Rural hospitals, particularly Elk Point’s, took a beating from the daily media as the Edmonton Journal ran a series of articles last week on the state of expensive, crumbling and supposedly underused rural facilities, comparing them to busy and overrun city emergencies.
One article in the series recommended nine hospitals – including Elk Point’s – be shut down. A post on the subject on the Journal’s Facebook page drew swift and blunt reaction, with people almost universally condemning the suggestion.
The bottom line, as one respondent wrote to the Journal, is: “It's very easy to claim that rural hospitals aren't important when you live in the city.” Time to health care access is crucial in an emergency. The difference between 15 minutes and an hour can be the difference between life and death, and why should rural residents be faced with such a choice because of where they choose to live, when the fact of the matter is that they are a major driving force of the economy of this province?
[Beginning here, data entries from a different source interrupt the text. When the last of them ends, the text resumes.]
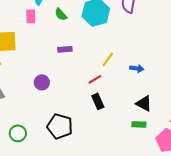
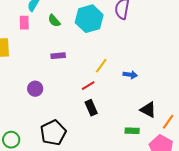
black triangle: (144, 103) -> (148, 110), moved
black pentagon: (60, 126) -> (53, 133), turned 30

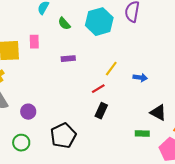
pink rectangle: (24, 23) -> (34, 42), moved
purple circle: (35, 89) -> (28, 112), moved
black rectangle: (91, 108) -> (101, 111), turned 49

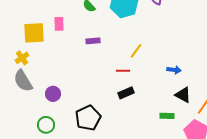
blue arrow: (140, 78) -> (174, 70), moved
red line: (98, 89) -> (123, 71), turned 32
black rectangle: (101, 111) -> (126, 93), turned 42

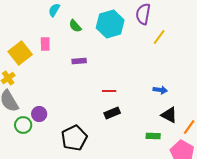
yellow square: (34, 33) -> (20, 53), turned -35
yellow line: (136, 51) -> (159, 37), moved
green circle: (46, 125) -> (23, 125), moved

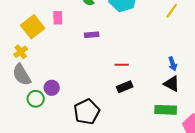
blue arrow: (160, 90) -> (173, 64), turned 64
black triangle: (169, 115) -> (172, 84), moved
green rectangle: (153, 136) -> (166, 110), size x1.5

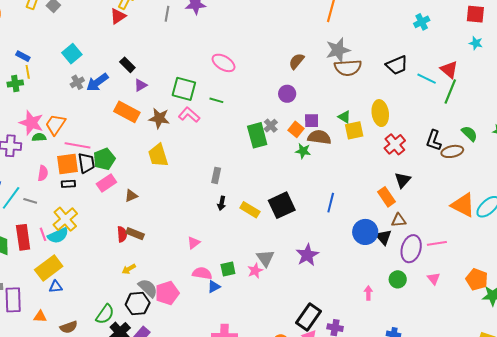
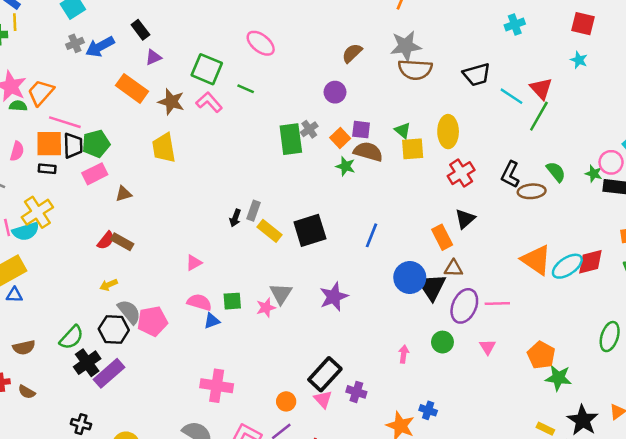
gray rectangle: (216, 175) -> (253, 211), moved
red semicircle: (122, 234) -> (106, 240), turned 35
black triangle: (384, 237) -> (432, 287), size x1.4

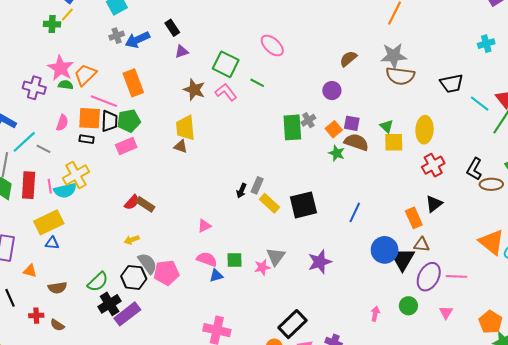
yellow line: (15, 22) -> (67, 15), turned 40
orange rectangle: (132, 88) -> (133, 83), moved, turned 30
brown triangle: (123, 194) -> (181, 146), moved, turned 32
black rectangle: (325, 374) -> (292, 324), moved

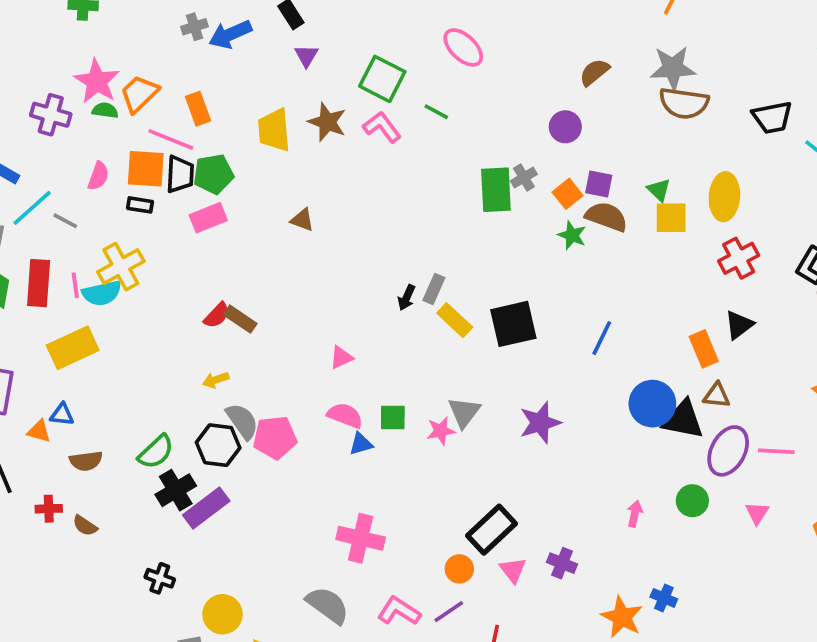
purple triangle: (182, 52) -> (306, 56), turned -40
orange rectangle: (133, 83) -> (198, 109), moved, size x0.7
yellow trapezoid: (185, 128) -> (274, 130), moved
blue triangle: (52, 243) -> (62, 415), moved
black triangle: (402, 259) -> (683, 420), turned -50

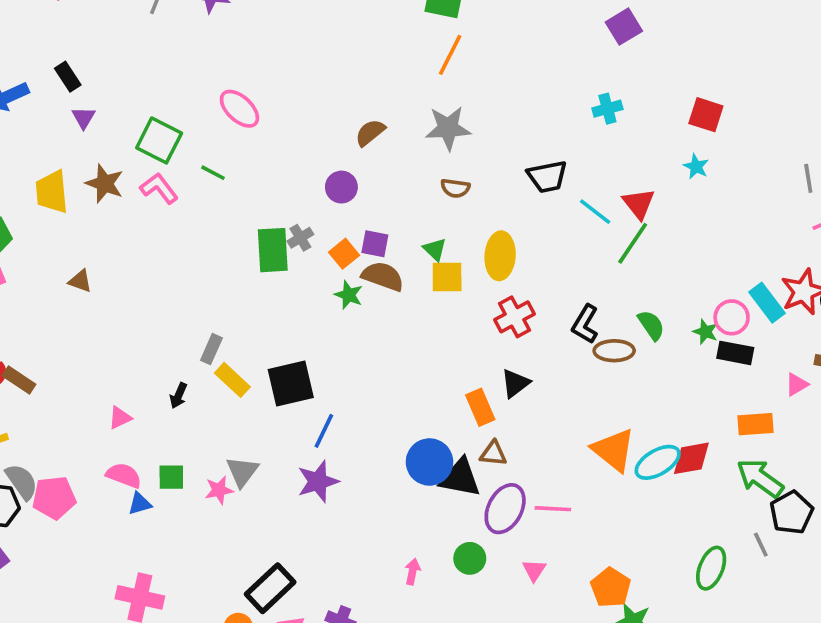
brown semicircle: (684, 103) -> (455, 188), moved, size x0.6
black arrow: (407, 298) -> (178, 396), moved
blue line: (602, 338) -> (324, 431), moved

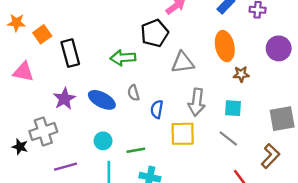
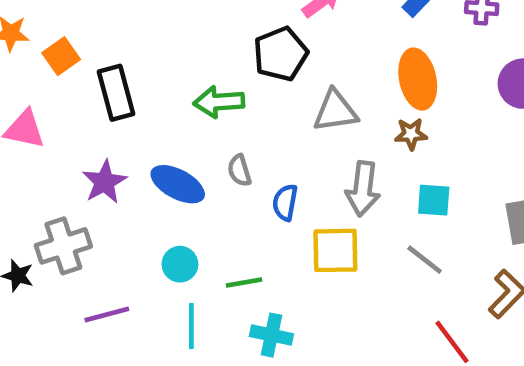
brown star: (241, 74) -> (411, 134), moved

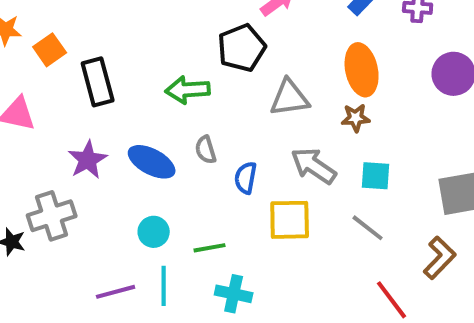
gray arrow: (363, 189) -> (314, 166), turned 117
purple line: (107, 314) -> (116, 292), moved

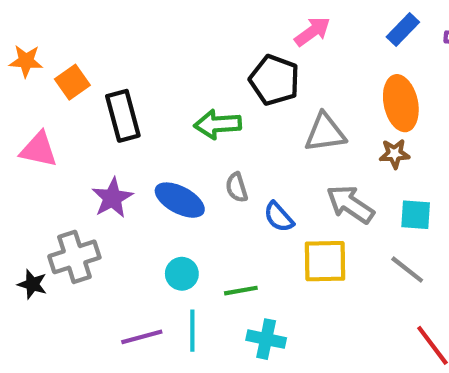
black pentagon: (242, 48) -> (274, 80), turned -30
blue semicircle: (246, 178) -> (279, 217), turned -52

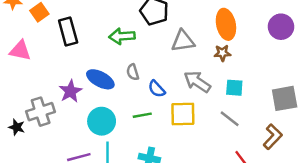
purple star: (112, 198) -> (70, 91), moved
cyan circle: (182, 274) -> (102, 121), size x1.5
green line: (241, 291) -> (142, 115), moved

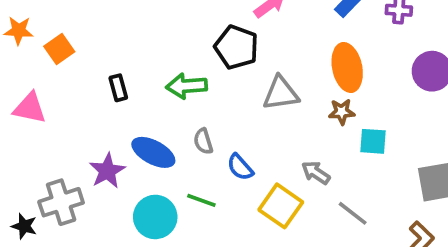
black rectangle: (68, 31) -> (118, 88), moved, size x0.6
gray arrow: (197, 82) -> (316, 173), moved, size x0.7
cyan square: (234, 88) -> (373, 141), moved
yellow square: (183, 114) -> (281, 206), turned 36
green line: (142, 115) -> (201, 200), moved, turned 30

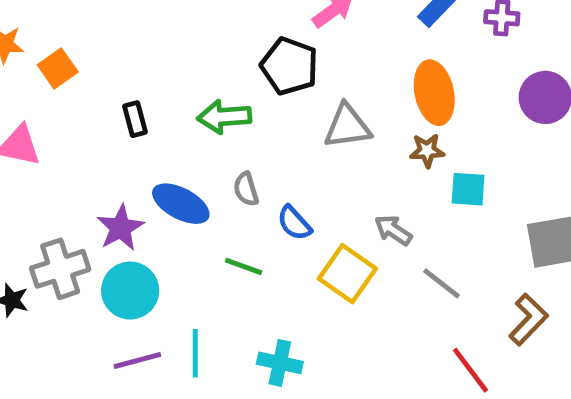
cyan circle: (155, 217) -> (130, 291), moved

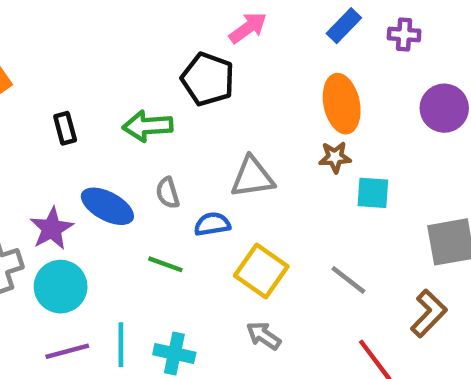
gray triangle: (347, 126) -> (252, 177), moved
blue semicircle: (294, 223) -> (212, 224), turned 123
gray arrow: (393, 230) -> (264, 336), moved
cyan cross: (280, 363) -> (174, 354), moved

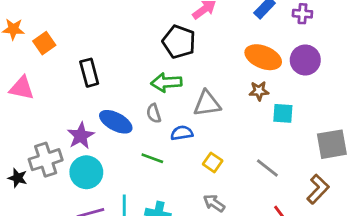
orange ellipse: (342, 104) -> (263, 57), turned -56
purple circle: (444, 108) -> (305, 60), moved
green arrow: (148, 126) -> (166, 82), moved
black rectangle: (65, 128) -> (89, 73), size x1.4
yellow square: (261, 271) -> (213, 162), size x0.6

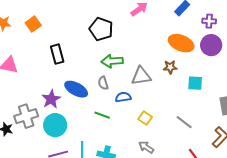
purple cross: (302, 14) -> (209, 21), moved
black pentagon: (179, 42) -> (101, 29), moved
orange square: (44, 43) -> (33, 24), moved
brown star: (259, 91) -> (170, 67), moved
Alberta spends more money per capita than any other province, bar Newfoundland and Labrador, but still people struggle with access to care, long wait lists and bloated emergency wait times. It’s true something in our health care system has to change to ensure people have better access to care. Another point in the Edmonton Journal’s series is the system used to rate Albertan health care facilities doesn’t always play a role in which facilities get upgrades or rebuilds, suggesting that political manipulation may be involved. That right away suggests a need for change.
Resources and delivery of health care may need to change, but this should not mean, in any way, shape or form, the total closure of rural hospitals.
Whatever changes lie in store for our health care system, the number one guiding principle cannot be the bottom line, but the question of how to provide the best possible care for everyone, all citizens, whether they are young or old, rich or poor, urban or rural.